When examining subject-matter relating to human embryonic stem cells under Art. 53(a) and Rule 28(c), the following has to be taken into account: 
(a) the entire teaching of the application, not only the claim category and wording, and 
(b) the relevant disclosure in the description in order to establish whether products such as stem cell cultures are obtained exclusively by the use, involving the destruction, of a human embryo or not. For this purpose, the disclosure of the description has to be considered in view of the state of the art at the date of filing. 
The exclusion of the uses of human embryos for industrial or commercial purposes does not affect inventions for therapeutic or diagnostic purposes which are applied to the human embryo and are useful to it (EU Dir. 98/44/EC, rec. 42)".
Since Scott and Paul have been kind enough to send this piece the IPKat's way, even though it was really meant for elexica, this Kat hopes that readers will be kind enough to let them have their thoughts on this significant development.


hollyipltd said...

The EPO seems to consider obtaining embryonic stem cells from libraries as OK. Epi Information September 2011, page 91 mentions that the Examiner on European Application No.
05740642.3 decided that 9 May 2003 was the point at which embryonic stem cells became publically available from libraries. So presumably after that date destruction of an embryo was no longer deemed necessary.

Anonymous said...

The ECJ decision says if research made use of cell lines derived from previously destroyed embryos, then the invention is not patentable.
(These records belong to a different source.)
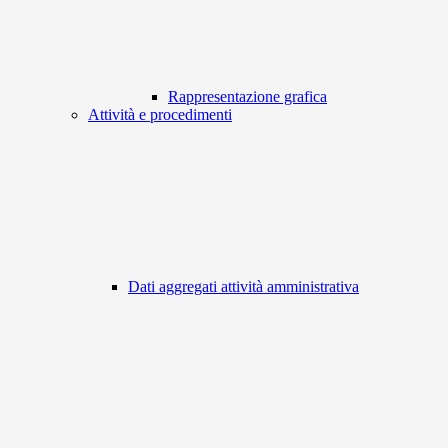
Rappresentazione grafica
Attività e procedimenti
Dati aggregati attività amministrativa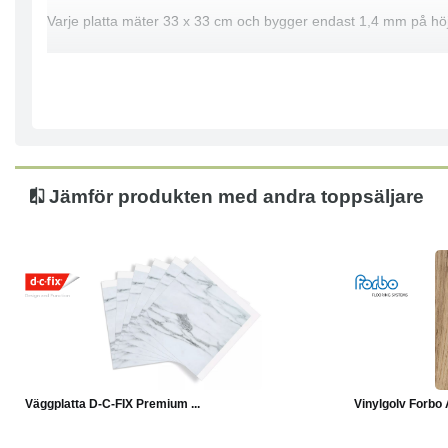
Varje platta mäter 33 x 33 cm och bygger endast 1,4 mm på hö
Förpackningen innehåller totalt 6 st väggplattor.
Jämför produkten med andra toppsäljare
Köp
Läs mer
Väggplatta D-C-FIX Premium ...
Vinylgolv Forbo A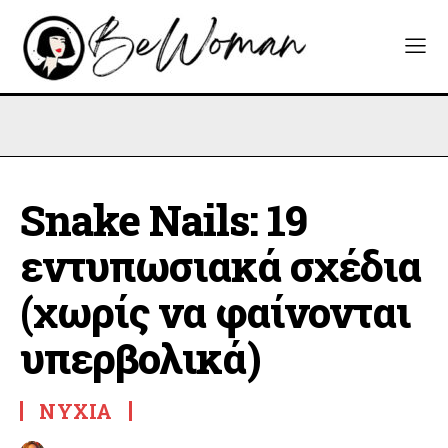
Snake Nails: 19
εντυπωσιακά σχέδια
(χωρίς να φαίνονται
υπερβολικά)
ΝΎΧΙΑ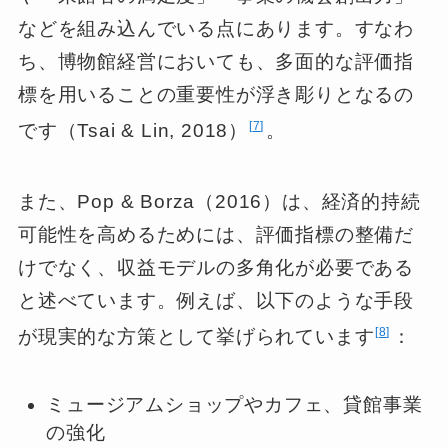
などを組み込んでいる点にあります。すなわ
ち、博物館経営においても、多面的な評価指
標を用いることの重要性が浮き彫りとなるの
7
です（Tsai & Lin, 2018）
。
また、Pop & Borza（2016）は、経済的持続
可能性を高めるためには、評価指標の整備だ
けでなく、収益モデルの多角化が必要である
と述べています。例えば、以下のような手段
8
が現実的な方策として挙げられています
：
ミュージアムショップやカフェ、貸館事業
の強化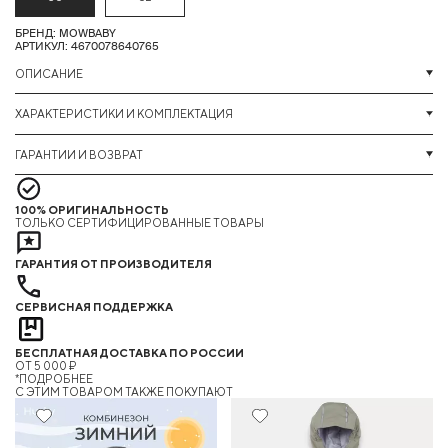
БРЕНД: MOWBABY
АРТИКУЛ: 4670078640765
ОПИСАНИЕ
ХАРАКТЕРИСТИКИ И КОМПЛЕКТАЦИЯ
ГАРАНТИИ И ВОЗВРАТ
100% ОРИГИНАЛЬНОСТЬ
ТОЛЬКО СЕРТИФИЦИРОВАННЫЕ ТОВАРЫ
ГАРАНТИЯ ОТ ПРОИЗВОДИТЕЛЯ
СЕРВИСНАЯ ПОДДЕРЖКА
БЕСПЛАТНАЯ ДОСТАВКА ПО РОССИИ
ОТ 5 000 ₽
*ПОДРОБНЕЕ
C ЭТИМ ТОВАРОМ ТАКЖЕ ПОКУПАЮТ
27%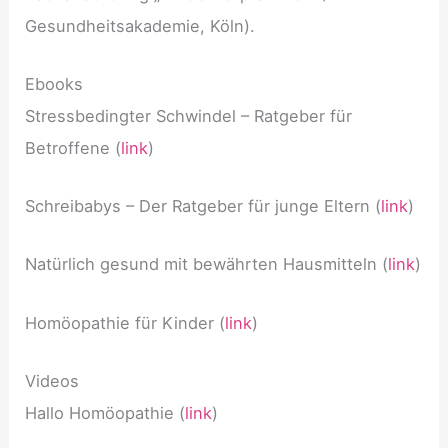
Gesundheitsakademie, Köln).
Ebooks
Stressbedingter Schwindel – Ratgeber für
Betroffene (
link
)
Schreibabys – Der Ratgeber für junge Eltern (
link
)
Natürlich gesund mit bewährten Hausmitteln (
link
)
Homöopathie für Kinder (
link
)
Videos
Hallo Homöopathie (
link
)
The earliest available date that hES cells could be made without destroying an embryo is August 23, 2006: hES cells from a single blastocyst without destroying an embryo. Klimanskaya, I., Chung, Y., Becker, S., Lu, S.J., and Lanza, R., Human embryonic stem cell lines derived from single blastomeres, (2006). Nature 444, 481–485, published online 23 August 2006

So if applications were filed before August 2006 they are likley not patentable (even if they relied on publically available hES cell lines)
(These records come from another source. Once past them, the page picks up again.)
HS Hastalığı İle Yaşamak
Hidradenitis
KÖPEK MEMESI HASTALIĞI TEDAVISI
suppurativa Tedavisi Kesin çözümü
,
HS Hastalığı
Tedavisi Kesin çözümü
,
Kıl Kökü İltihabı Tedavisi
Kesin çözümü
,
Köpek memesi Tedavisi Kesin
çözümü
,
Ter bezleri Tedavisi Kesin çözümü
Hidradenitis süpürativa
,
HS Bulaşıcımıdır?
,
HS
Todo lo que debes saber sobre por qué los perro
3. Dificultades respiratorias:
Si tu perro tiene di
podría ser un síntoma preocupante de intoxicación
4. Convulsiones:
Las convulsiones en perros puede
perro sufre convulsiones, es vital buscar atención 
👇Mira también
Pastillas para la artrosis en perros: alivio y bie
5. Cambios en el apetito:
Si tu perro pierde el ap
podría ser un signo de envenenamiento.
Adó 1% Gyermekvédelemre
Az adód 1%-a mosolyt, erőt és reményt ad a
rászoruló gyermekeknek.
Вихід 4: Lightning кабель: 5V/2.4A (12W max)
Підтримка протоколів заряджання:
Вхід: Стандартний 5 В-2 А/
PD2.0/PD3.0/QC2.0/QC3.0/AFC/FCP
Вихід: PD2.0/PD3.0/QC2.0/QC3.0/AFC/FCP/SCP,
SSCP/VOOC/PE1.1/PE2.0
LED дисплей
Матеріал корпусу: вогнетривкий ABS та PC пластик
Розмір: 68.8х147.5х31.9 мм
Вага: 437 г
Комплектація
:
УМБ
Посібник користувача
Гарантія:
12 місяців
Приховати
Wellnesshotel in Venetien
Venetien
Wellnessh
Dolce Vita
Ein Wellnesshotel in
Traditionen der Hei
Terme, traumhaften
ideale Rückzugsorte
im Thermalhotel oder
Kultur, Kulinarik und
Do people think that we can argue that the "filing date" in the guidelines can be the EP regional phase filing date as opposed to the PCT filing date? It could be a way to move a lot of patents past that August 2006 date.

hollyipltd said...

In reply to Anonymous, without wanting to be overly-optimistic, neither the CJEU decision nor the Guidelines refer specifically to the situation where the cell lines are obtained from a library, though they may themselves have been obtained in a process in which an embryo was destroyed. Thus individual EPO Examiners might take a view different from IPKat and Anonymous in their interpretation, at least until an EPO Board of Appeal decision clarifies the point. Thus it may be worth arguing for the 9 May 2003 date as per my previous comment if you are in the position of having to.